Naomi Legum, collector and donor of art

March 22, 1994|By Fred Rasmussen | Fred Rasmussen,Sun Staff Writer

Naomi H. "Pudgy" Legum, who never said "no" when asked to donate numerous works of art and pieces of furniture to museums, died yesterday of lung cancer at her home on Park Heights Avenue. She was 76.

Mrs. Legum was considered an expert on Colonial furniture.
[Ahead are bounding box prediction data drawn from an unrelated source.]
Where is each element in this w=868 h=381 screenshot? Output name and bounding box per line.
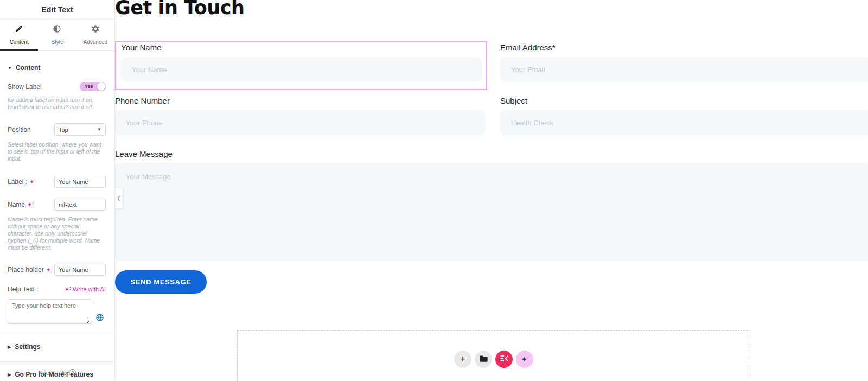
ai-sparkle-icon[interactable]: ✦ (46, 267, 53, 273)
folder-icon (480, 355, 488, 364)
help-textarea-row (0, 297, 114, 329)
toggle-value: Yes (85, 84, 93, 89)
empty-section-dropzone[interactable]: + ✦: (237, 330, 750, 381)
globe-icon[interactable] (95, 313, 104, 324)
ai-sparkle-icon: ✦ (65, 287, 71, 293)
name-input[interactable] (54, 199, 106, 211)
phone-field-label: Phone Number (115, 96, 170, 105)
show-label-toggle[interactable]: Yes (80, 82, 106, 91)
name-field-label: Your Name (121, 43, 162, 52)
elementskit-logo-icon (500, 355, 508, 364)
ai-builder-button[interactable]: ✦: (516, 351, 533, 368)
page-title: Get in Touch (115, 0, 244, 18)
name-field-input[interactable] (121, 57, 482, 82)
caret-right-icon: ▶ (8, 345, 11, 350)
send-message-button[interactable]: SEND MESSAGE (115, 270, 207, 294)
pencil-icon (0, 24, 38, 34)
ai-sparkle-icon[interactable]: ✦ (27, 202, 34, 208)
gear-icon (76, 24, 114, 34)
subject-field-label: Subject (500, 96, 527, 105)
tab-style-label: Style (51, 39, 63, 45)
position-row: Position Top ▼ (0, 119, 114, 139)
add-template-button[interactable] (475, 351, 492, 368)
plus-icon: + (460, 354, 466, 364)
tab-advanced-label: Advanced (84, 39, 107, 45)
chevron-down-icon: ▼ (97, 127, 101, 132)
ai-sparkle-icon: ✦: (521, 355, 528, 364)
position-select[interactable]: Top ▼ (54, 123, 106, 136)
panel-tabs: Content Style Advanced (0, 20, 114, 51)
position-hint: Select label position. where you want to… (0, 139, 114, 167)
name-field-label: Name ✦ (8, 201, 34, 208)
message-field-label: Leave Message (115, 149, 173, 158)
label-row: Label : ✦ (0, 172, 114, 192)
help-text-label: Help Text : (8, 285, 38, 293)
tab-style[interactable]: Style (38, 20, 76, 50)
placeholder-input[interactable] (54, 264, 106, 276)
tab-content[interactable]: Content (0, 20, 38, 50)
tab-advanced[interactable]: Advanced (76, 20, 114, 50)
elementskit-button[interactable] (495, 351, 513, 368)
placeholder-field-label: Place holder ✦ (8, 266, 53, 274)
position-value: Top (59, 126, 68, 133)
question-circle-icon: ? (69, 369, 76, 376)
placeholder-row: Place holder ✦ (0, 260, 114, 280)
settings-section-header[interactable]: ▶ Settings (0, 334, 114, 357)
add-section-button[interactable]: + (454, 351, 471, 368)
caret-down-icon: ▼ (8, 66, 12, 71)
ai-sparkle-icon[interactable]: ✦ (29, 179, 36, 185)
panel-collapse-handle[interactable]: ❮ (115, 187, 123, 209)
content-section-title: Content (16, 64, 40, 72)
label-field-label: Label : ✦ (8, 178, 36, 186)
help-text-textarea[interactable] (8, 299, 92, 324)
name-hint: Name is must required. Enter name withou… (0, 214, 114, 256)
write-with-ai-link[interactable]: ✦ Write with AI (65, 286, 106, 293)
editor-canvas: Get in Touch Your Name Email Address* Ph… (115, 0, 868, 381)
help-text-row: Help Text : ✦ Write with AI (0, 282, 114, 297)
position-label: Position (8, 126, 31, 134)
chevron-left-icon: ❮ (117, 195, 121, 201)
style-half-circle-icon (38, 24, 76, 34)
tab-content-label: Content (10, 39, 29, 45)
settings-title: Settings (15, 343, 40, 351)
label-input[interactable] (54, 176, 106, 188)
name-row: Name ✦ (0, 195, 114, 214)
elementor-edit-panel: Edit Text Content Style Advanced ▼ Conte… (0, 0, 115, 381)
show-label-row: Show Label Yes (0, 78, 114, 95)
show-label-label: Show Label (8, 83, 42, 91)
phone-field-input[interactable] (115, 110, 486, 135)
email-field-label: Email Address* (500, 43, 556, 52)
toggle-knob (97, 82, 105, 91)
content-section-header[interactable]: ▼ Content (0, 51, 114, 78)
show-label-hint: for adding label on input turn it on. Do… (0, 95, 114, 115)
subject-field-input[interactable] (500, 110, 868, 135)
add-element-buttons: + ✦: (454, 351, 533, 368)
panel-title: Edit Text (0, 0, 114, 20)
message-field-textarea[interactable] (115, 163, 868, 261)
email-field-input[interactable] (500, 57, 868, 82)
need-help-link[interactable]: Need Help ? (0, 369, 114, 376)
She also collected 19th and 20th century art and donated many important works to the Maryland Historical Society, the Baltimore Museum of Art, the Walters Art Gallery and the Philadelphia Museum of Art.

During the restoration of the White House by Jacqueline Kennedy in the early 1960s, Mrs. Legum and her brother and two sisters donated an 18th century John Shaw secretary in memory of their father in 1962. The piece stands in the Diplomatic Reception Room in the White House. Shaw was an Annapolis cabinet maker.

"She was one of our most important donors of this century," said Gregory Weidman, curator of the Maryland Historical Society.

"In all my years of dealing with her, Pudgy and her sister, Tootsie, were my easiest donors," said Stiles Colwill, former curator of the Maryland Historical Society and now an antiques dealer and art consultant. "She never once said 'no' when I was at the MHS."

William R. Johnston, associate director and curator of the Walters Art Gallery, said, "A few years ago, [Mrs. Legum] called me out to her home to discuss several pieces and suddenly took a great interest in our collection and became a major benefactor of the gallery."

Arnold L. Lehman, director of the Baltimore Museum of Art, remembered Mrs. Legum as "an incredible collector with a wonderful catholic sense of the world of art -- which was so diverse that it went from painting to furniture."

The former Namoi Hendler was the daughter of Lionel M. Hendler, founder of the Hendler Creamery and maker of Hendler's Ice Cream. She was reared on Eutaw Place and Lake Drive.

She was a 1934 graduate of Friends School and attended Edgewood Park Junior College in New York. In 1939, she married Leslie Legum, whose father founded the Park Circle Motor Company in 1921. After turning over the business to his son, Jeffrey A. Legum, Mr. Legum became a prominent real estate developer.

Mrs. Legum and her husband owned 14 race horses, the best known being Technology who ran in the Kentucky Derby and Preakness and won the Florida Derby in 1992 and the Broward Handicap in 1993.

During World War II, Mrs. Legum and her sister-in-law, Beverly Sachs, organized the city's first swap shop for children's overshoes.

She served on the board of Levindale Geriatric Center and was active in B'nai B'rith Women of Baltimore, the Park School Parents Association, Associated Jewish Charities and Sinai Hospital.

Graveside services are set for 11 a.m. tomorrow at the Baltimore Hebrew Congregation Cemetery, 318 Berrymans Lane, Reisterstown.

In addition to her husband and son, she is survived by another son, Douglas H. Legum of Bethesda; a brother, Albert Hendler of Pikesville; and four grandchildren.